ASSIGNED TASK: Beginning at the line that includes "commitment using immune" in the entries below, print each line exactly as it appears, through the last one.

EXERCISE INPUTS:
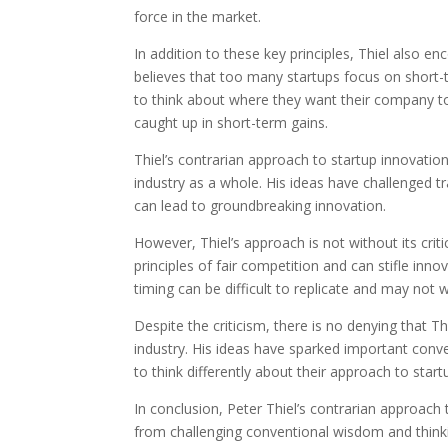
force in the market.
In addition to these key principles, Thiel also 
believes that too many startups focus on short-t
to think about where they want their company to
caught up in short-term gains.
Thiel’s contrarian approach to startup innovatio
industry as a whole. His ideas have challenged t
can lead to groundbreaking innovation.
However, Thiel’s approach is not without its cri
principles of fair competition and can stifle inn
timing can be difficult to replicate and may not 
Despite the criticism, there is no denying that T
industry. His ideas have sparked important conv
to think differently about their approach to start
In conclusion, Peter Thiel’s contrarian approach
from challenging conventional wisdom and think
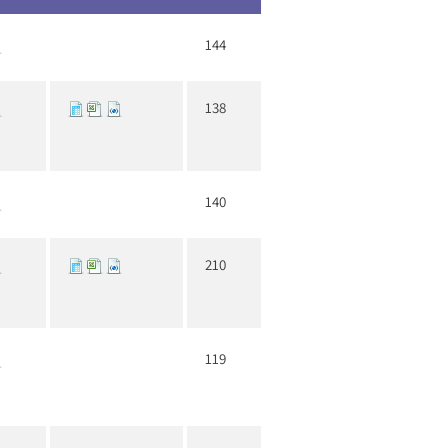
144
138
140
210
119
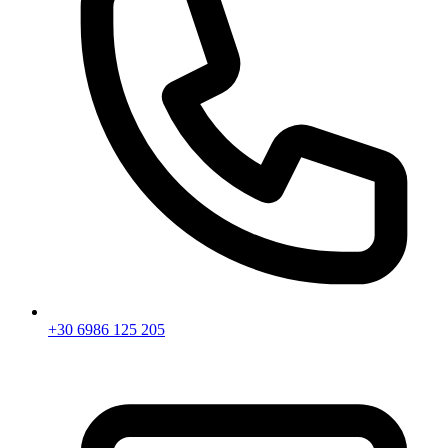
+30 6986 125 205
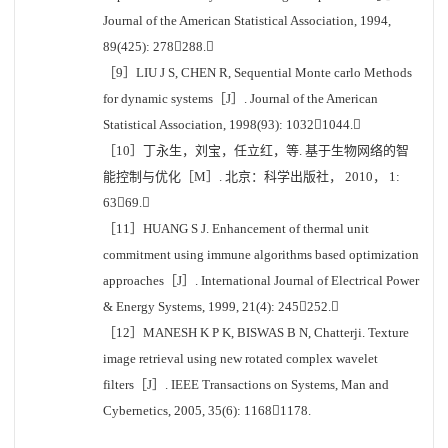
Journal of the American Statistical Association, 1994,
89(425): 278288.
［9］LIU J S, CHEN R, Sequential Monte carlo Methods
for dynamic systems［J］. Journal of the American
Statistical Association, 1998(93): 10321044.
［10］丁永生，刘宝，任立红，等. 基于生物网络的智
能控制与优化［M］. 北京：科学出版社， 2010， 1:
6369.
［11］HUANG S J. Enhancement of thermal unit
commitment using immune algorithms based optimization
approaches［J］. International Journal of Electrical Power
& Energy Systems, 1999, 21(4): 245252.
［12］MANESH K P K, BISWAS B N, Chatterji. Texture
image retrieval using new rotated complex wavelet
filters［J］. IEEE Transactions on Systems, Man and
Cybernetics, 2005, 35(6): 11681178.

RESULT OF THIS EXERCISE:
commitment using immune algorithms based optimization
approaches［J］. International Journal of Electrical Power
& Energy Systems, 1999, 21(4): 245252.
［12］MANESH K P K, BISWAS B N, Chatterji. Texture
image retrieval using new rotated complex wavelet
filters［J］. IEEE Transactions on Systems, Man and
Cybernetics, 2005, 35(6): 11681178.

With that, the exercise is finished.